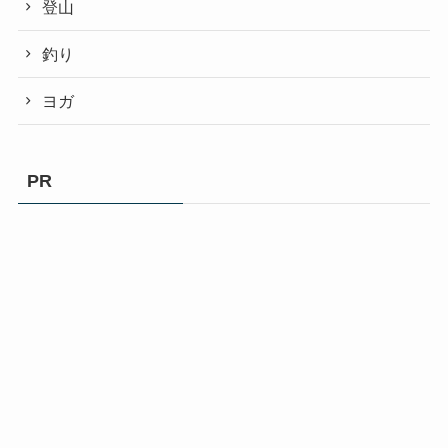
登山
釣り
ヨガ
PR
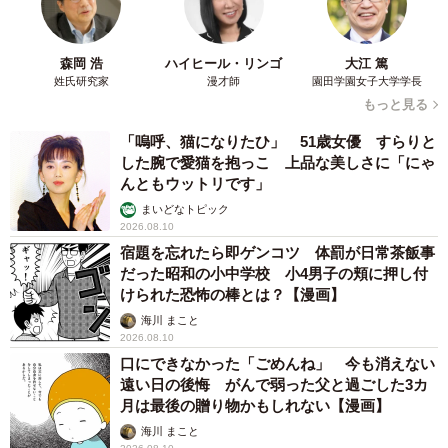
森岡 浩
ハイヒール・リンゴ
大江 篤
姓氏研究家
漫才師
園田学園女子大学学長
もっと見る
「嗚呼、猫になりたひ」 51歳女優 すらりと
した腕で愛猫を抱っこ 上品な美しさに「にゃ
んともウットリです」
まいどなトピック
2026.08.10
宿題を忘れたら即ゲンコツ 体罰が日常茶飯事
だった昭和の小中学校 小4男子の頬に押し付
けられた恐怖の棒とは？【漫画】
海川 まこと
2026.08.10
口にできなかった「ごめんね」 今も消えない
遠い日の後悔 がんで弱った父と過ごした3カ
月は最後の贈り物かもしれない【漫画】
海川 まこと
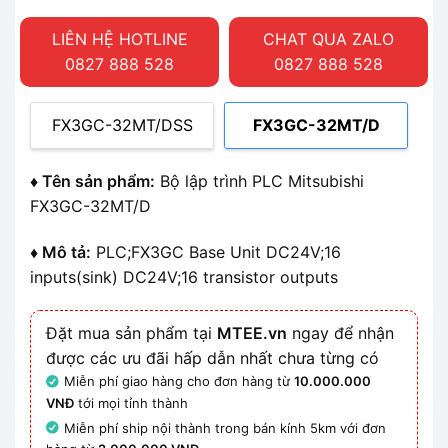
LIÊN HỆ HOTLINE
CHAT QUA ZALO
0827 888 528
0827 888 528
FX3GC-32MT/DSS
FX3GC-32MT/D
♦ Tên sản phẩm:
Bộ lập trình PLC Mitsubishi
FX3GC-32MT/D
♦ Mô tả:
PLC;FX3GC Base Unit DC24V;16
inputs(sink) DC24V;16 transistor outputs
Đặt mua sản phẩm tại
MTEE.vn
ngay để nhận
được các ưu đãi hấp dẫn nhất chưa từng có
Miễn phí giao hàng cho đơn hàng từ
10.000.000
VNĐ
tới mọi tỉnh thành
Miễn phí ship nội thành trong bán kính 5km với đơn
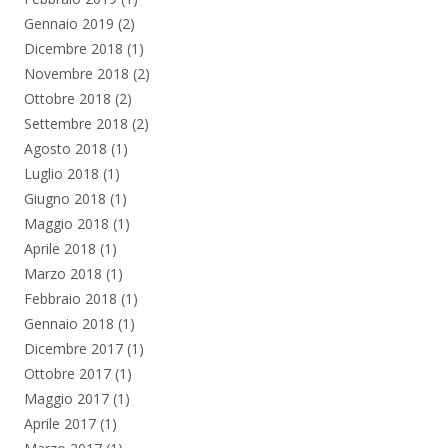
Gennaio 2019
(2)
Dicembre 2018
(1)
Novembre 2018
(2)
Ottobre 2018
(2)
Settembre 2018
(2)
Agosto 2018
(1)
Luglio 2018
(1)
Giugno 2018
(1)
Maggio 2018
(1)
Aprile 2018
(1)
Marzo 2018
(1)
Febbraio 2018
(1)
Gennaio 2018
(1)
Dicembre 2017
(1)
Ottobre 2017
(1)
Maggio 2017
(1)
Aprile 2017
(1)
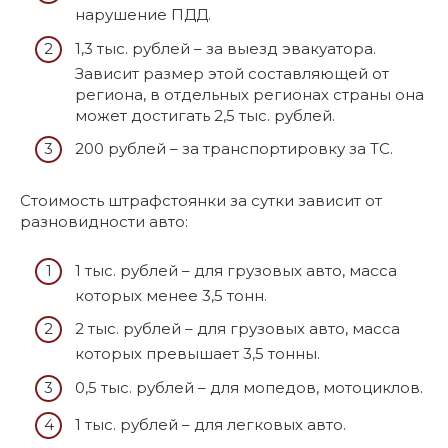
нарушение ПДД.
1,3 тыс. рублей – за выезд эвакуатора.
Зависит размер этой составляющей от
региона, в отдельных регионах страны она
может достигать 2,5 тыс. рублей.
200 рублей – за транспортировку за ТС.
Стоимость штрафстоянки за сутки зависит от
разновидности авто:
1 тыс. рублей – для грузовых авто, масса
которых менее 3,5 тонн.
2 тыс. рублей – для грузовых авто, масса
которых превышает 3,5 тонны.
0,5 тыс. рублей – для мопедов, мотоциклов.
1 тыс. рублей – для легковых авто.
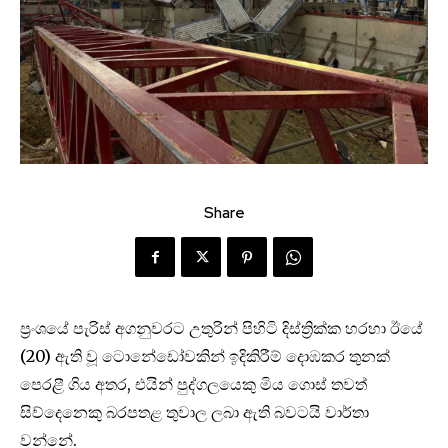
Share
ප්‍රංශයේ පැරිස් අගනුවරට උතුරින් පිහිටි දිස්ත්‍රික්ක හරහා ඊයේ
(20) ඇති වූ ටොනේඩෝවකින් ඉදිකිරීම් දොඹකර තුනක්
පෙරළී ගිය අතර, එයින් පුද්ගලයෙකු මිය ගොස් තවත්
සිව්දෙනෙකු බරපතළ තුවාල ලබා ඇති බවටයි වාර්තා
වන්නේ.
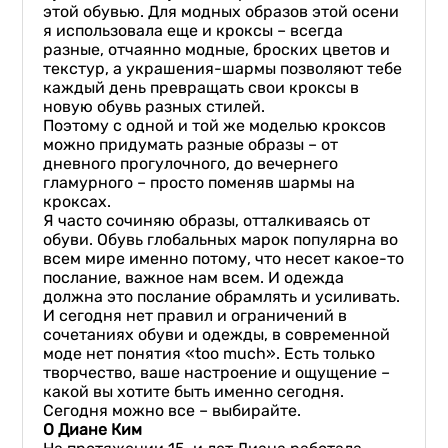
этой обувью. Для модных образов этой осени
я использовала еще и кроксы – всегда
разные, отчаянно модные, броских цветов и
текстур, а украшения-шармы позволяют тебе
каждый день превращать свои кроксы в
новую обувь разных стилей.
Поэтому с одной и той же моделью кроксов
можно придумать разные образы – от
дневного прогулочного, до вечернего
гламурного – просто поменяв шармы на
кроксах.
Я часто сочиняю образы, отталкиваясь от
обуви. Обувь глобальных марок популярна во
всем мире именно потому, что несет какое-то
послание, важное нам всем. И одежда
должна это послание обрамлять и усиливать.
И сегодня нет правил и ограничений в
сочетаниях обуви и одежды, в современной
моде нет понятия «too much». Есть только
творчество, ваше настроение и ощущение –
какой вы хотите быть именно сегодня.
Сегодня можно все – выбирайте.
О Диане Ким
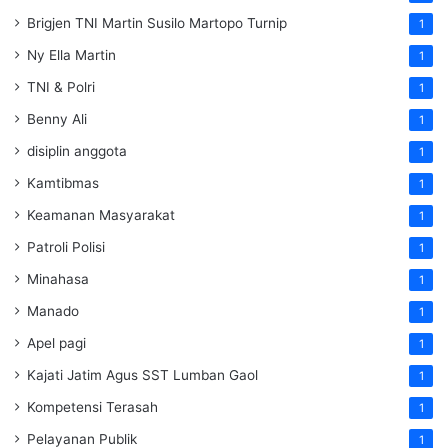
Brigjen TNI Martin Susilo Martopo Turnip
1
Ny Ella Martin
1
TNI & Polri
1
Benny Ali
1
disiplin anggota
1
Kamtibmas
1
Keamanan Masyarakat
1
Patroli Polisi
1
Minahasa
1
Manado
1
Apel pagi
1
Kajati Jatim Agus SST Lumban Gaol
1
Kompetensi Terasah
1
Pelayanan Publik
1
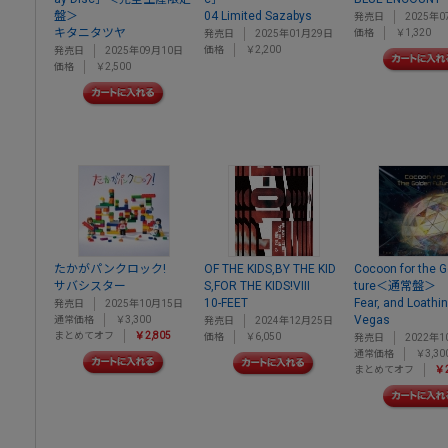
盤＞
04 Limited Sazabys
発売日
2025年0
キタニタツヤ
価格
￥1,320
発売日
2025年01月29日
価格
￥2,200
発売日
2025年09月10日
価格
￥2,500
たかがパンクロック!
OF THE KIDS,BY THE KID
Cocoon for the G
サバシスター
S,FOR THE KIDS!VIII
ture＜通常盤＞
10-FEET
Fear, and Loathin
発売日
2025年10月15日
Vegas
通常価格
￥3,300
発売日
2024年12月25日
まとめてオフ
￥2,805
価格
￥6,050
発売日
2022年1
通常価格
￥3,30
まとめてオフ
￥2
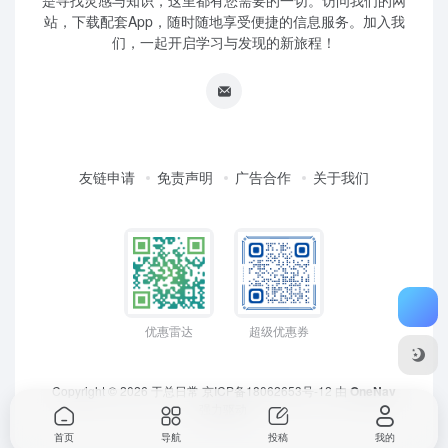
是寻找灵感与知识，这里都有您需要的一切。访问我们的网
站，下载配套App，随时随地享受便捷的信息服务。加入我
们，一起开启学习与发现的新旅程！
友链申请
免责声明
广告合作
关于我们
优惠雷达
超级优惠券
Copyright © 2026
于总日常
京ICP备18062653号-12
由
OneNav
强力驱动
首页
导航
投稿
我的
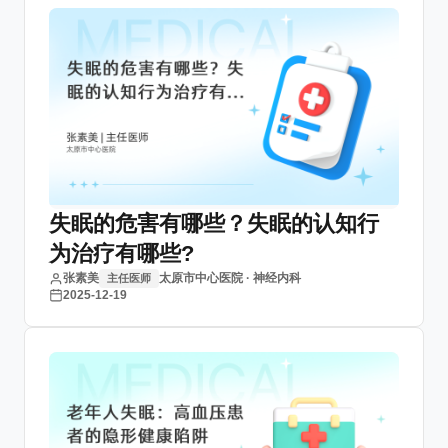
失眠的危害有哪些？失眠的认知行
为治疗有哪些?
张素美
太原市中心医院 · 神经内科
主任医师
2025-12-19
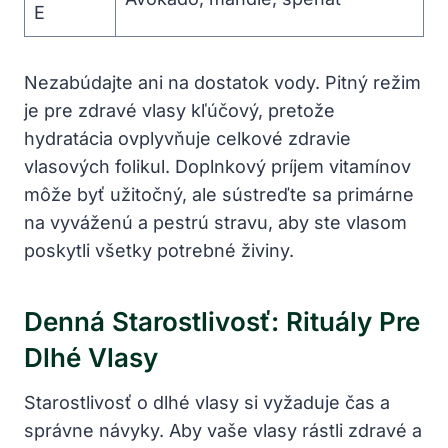
E
Nezabúdajte ani na dostatok vody. Pitný ​režim
je pre zdravé vlasy kľúčový, pretože
hydratácia ovplyvňuje celkové zdravie
‍vlasových‍ folikul. Doplnkový príjem⁢ vitamínov
môže​ byť ⁢užitočný, ale sústreďte sa primárne
na vyváženú a pestrú stravu, ⁤aby ste vlasom
poskytli všetky potrebné živiny.
Denná ⁢starostlivosť: Rituály Pre
⁣dlhé‌ Vlasy
Starostlivosť o ⁢dlhé vlasy si vyžaduje‍ čas‍ a
správne návyky. Aby ‍vaše vlasy rástli zdravé a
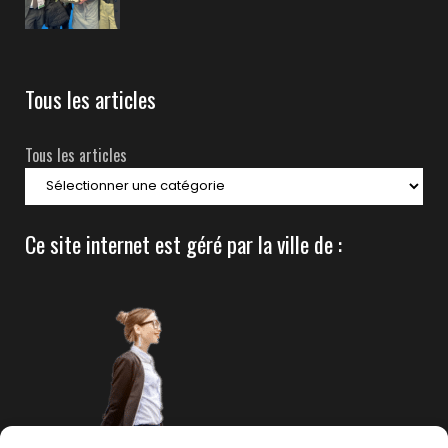
Tous les articles
Tous les articles
Ce site internet est géré par la ville de :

WHAT TO WORK ON: Above are the records; copy from them only the lines starting at the one containing "Maggio 2018" and ending at the one containing "Зависит размер этой составляющей от", exactly and without pictures.

EXERCISE SOLUTION:
Maggio 2018
(1)
Aprile 2018
(1)
Marzo 2018
(1)
Febbraio 2018
(1)
Gennaio 2018
(1)
Dicembre 2017
(1)
Ottobre 2017
(1)
Maggio 2017
(1)
Aprile 2017
(1)
нарушение ПДД.
1,3 тыс. рублей – за выезд эвакуатора.
Зависит размер этой составляющей от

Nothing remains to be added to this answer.